--- PROVIDED RECORDS Enclosed Below ---
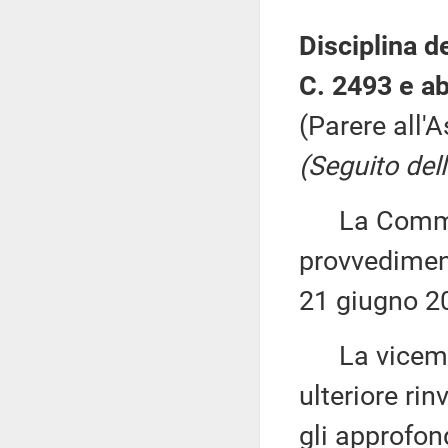
Disciplina d
C. 2493 e ab
(Parere all'
(Seguito dell
La Commiss
provvediment
21 giugno 2
La vicemi
ulteriore ri
gli approfon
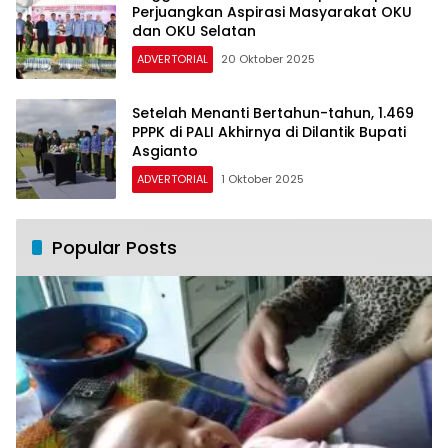
Perjuangkan Aspirasi Masyarakat OKU
dan OKU Selatan
ADVERTORIAL
20 Oktober 2025
Setelah Menanti Bertahun-tahun, 1.469
PPPK di PALI Akhirnya di Dilantik Bupati
Asgianto
ADVERTORIAL
1 Oktober 2025
Popular Posts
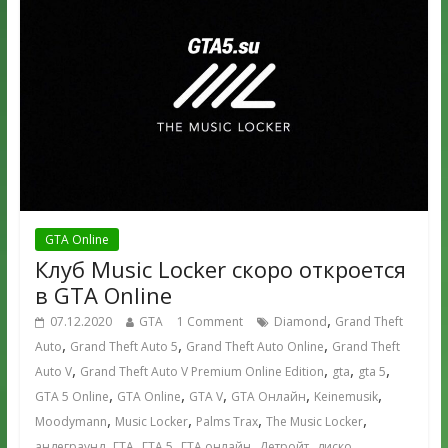
GTA Online
Клуб Music Locker скоро откроется
в GTA Online
,
07.12.2020
GTA
1 Comment
Diamond
Grand Theft
,
,
,
Auto
Grand Theft Auto 5
Grand Theft Auto Online
Grand Theft
,
,
,
,
Auto V
Grand Theft Auto V Premium Online Edition
gta
gta 5
,
,
,
,
,
GTA 5 Online
GTA Online
GTA V
GTA Онлайн
Keinemusik
,
,
,
,
Moodymann
Music Locker
Palms Trax
The Music Locker
,
,
,
,
,
,
андеграунд
ГТА
ГТА 5
ГТА онлайн
Детройт
диско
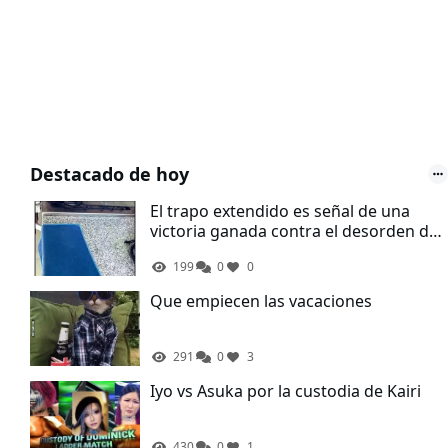
Destacado de hoy
El trapo extendido es señal de una
victoria ganada contra el desorden de
la cocina
199
0
0
Que empiecen las vacaciones
291
0
3
Iyo vs Asuka por la custodia de Kairi
430
0
1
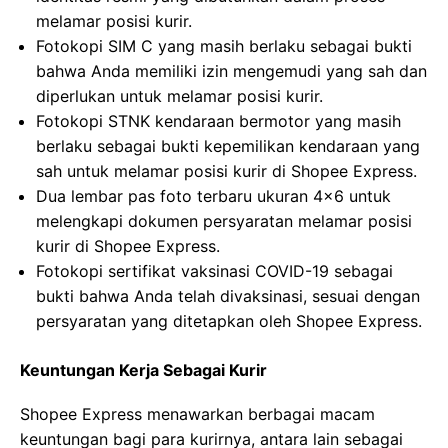
melamar posisi kurir.
Fotokopi SIM C yang masih berlaku sebagai bukti
bahwa Anda memiliki izin mengemudi yang sah dan
diperlukan untuk melamar posisi kurir.
Fotokopi STNK kendaraan bermotor yang masih
berlaku sebagai bukti kepemilikan kendaraan yang
sah untuk melamar posisi kurir di Shopee Express.
Dua lembar pas foto terbaru ukuran 4×6 untuk
melengkapi dokumen persyaratan melamar posisi
kurir di Shopee Express.
Fotokopi sertifikat vaksinasi COVID-19 sebagai
bukti bahwa Anda telah divaksinasi, sesuai dengan
persyaratan yang ditetapkan oleh Shopee Express.
Keuntungan Kerja Sebagai Kurir
Shopee Express menawarkan berbagai macam
keuntungan bagi para kurirnya, antara lain sebagai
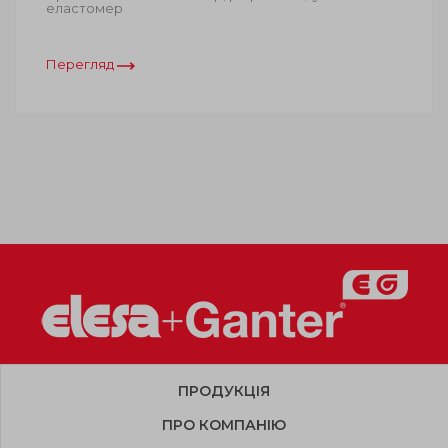
еластомер
Перегляд
ПРОДУКЦІЯ
ПРО КОМПАНІЮ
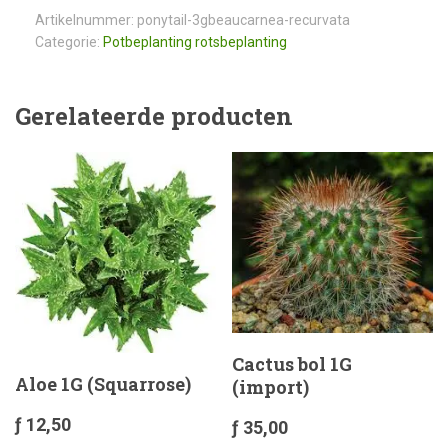
Artikelnummer:
ponytail-3gbeaucarnea-recurvata
Categorie:
Potbeplanting rotsbeplanting
Gerelateerde producten
Cactus bol 1G
Aloe 1G (Squarrose)
(import)
ƒ
12,50
ƒ
35,00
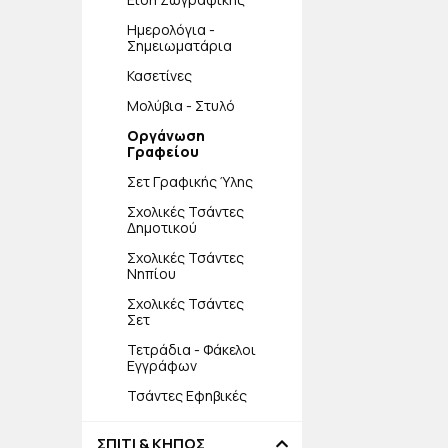
Ημερολόγια -
Σημειωματάρια
Κασετίνες
Μολύβια - Στυλό
Οργάνωση
Γραφείου
Σετ Γραφικής Ύλης
Σχολικές Τσάντες
Δημοτικού
Σχολικές Τσάντες
Νηπίου
Σχολικές Τσάντες
Σετ
Τετράδια - Φάκελοι
Εγγράφων
Τσάντες Εφηβικές
ΣΠΙΤΙ & ΚΗΠΟΣ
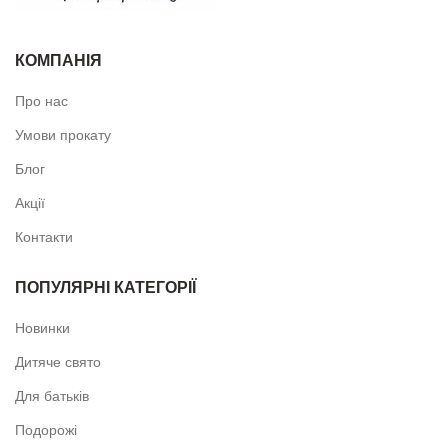
КОМПАНІЯ
Про нас
Умови прокату
Блог
Акції
Контакти
ПОПУЛЯРНІ КАТЕГОРІЇ
Новинки
Дитяче свято
Для батьків
Подорожі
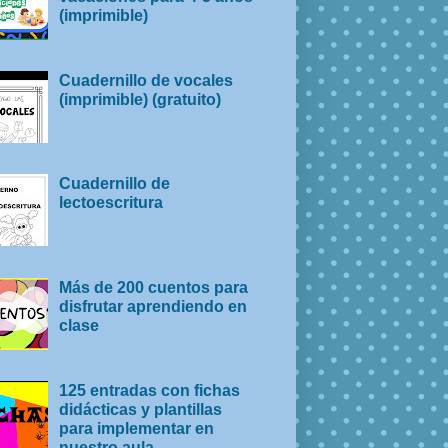
(imprimible)
Cuadernillo de vocales
(imprimible) (gratuito)
Cuadernillo de
lectoescritura
Más de 200 cuentos para
disfrutar aprendiendo en
clase
125 entradas con fichas
didácticas y plantillas
para implementar en
nuestro aula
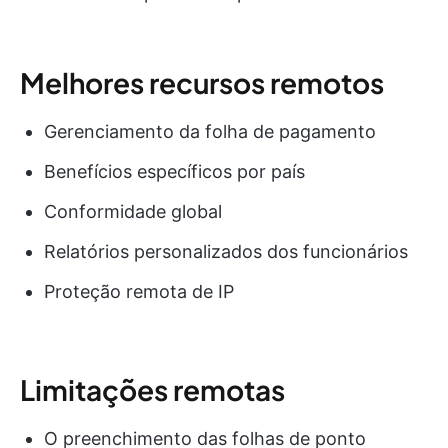
Melhores recursos remotos
Gerenciamento da folha de pagamento
Benefícios específicos por país
Conformidade global
Relatórios personalizados dos funcionários
Proteção remota de IP
Limitações remotas
O preenchimento das folhas de ponto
--- End of Enclosed PROVIDED RECORDS ---
▶ _WHAT IS EXPECTED_
Nothing but the lines from the start of the records above through the line with "bukti bahwa Anda" should be retyped, each exactly as written; leave out all pictures.

▶ _RESULT OF THE TASK_
Disciplina d
C. 2493 e ab
(Parere all'
(Seguito dell
La Commiss
provvediment
21 giugno 2
La vicemi
ulteriore ri
gli approfon
Perjuangkan Aspirasi Masyarakat OKU
dan OKU Selatan
ADVERTORIAL
20 Oktober 2025
Setelah Menanti Bertahun-tahun, 1.469
PPPK di PALI Akhirnya di Dilantik Bupati
Asgianto
ADVERTORIAL
1 Oktober 2025
Popular Posts
GTA Online
Клуб Music Locker скоро откроется
в GTA Online
,
07.12.2020
GTA
1 Comment
Diamond
Grand Theft
,
,
,
Auto
Grand Theft Auto 5
Grand Theft Auto Online
Grand Theft
,
,
,
,
Auto V
Grand Theft Auto V Premium Online Edition
gta
gta 5
,
,
,
,
,
GTA 5 Online
GTA Online
GTA V
GTA Онлайн
Keinemusik
,
,
,
,
Moodymann
Music Locker
Palms Trax
The Music Locker
,
,
,
,
,
,
андеграунд
ГТА
ГТА 5
ГТА онлайн
Детройт
диско
Destacado de hoy
El trapo extendido es señal de una
victoria ganada contra el desorden de
la cocina
199
0
0
Que empiecen las vacaciones
291
0
3
Iyo vs Asuka por la custodia de Kairi
430
0
1
melamar posisi kurir.
Fotokopi SIM C yang masih berlaku sebagai bukti
bahwa Anda memiliki izin mengemudi yang sah dan
diperlukan untuk melamar posisi kurir.
Fotokopi STNK kendaraan bermotor yang masih
berlaku sebagai bukti kepemilikan kendaraan yang
sah untuk melamar posisi kurir di Shopee Express.
Dua lembar pas foto terbaru ukuran 4×6 untuk
melengkapi dokumen persyaratan melamar posisi
kurir di Shopee Express.
Fotokopi sertifikat vaksinasi COVID-19 sebagai
bukti bahwa Anda telah divaksinasi, sesuai dengan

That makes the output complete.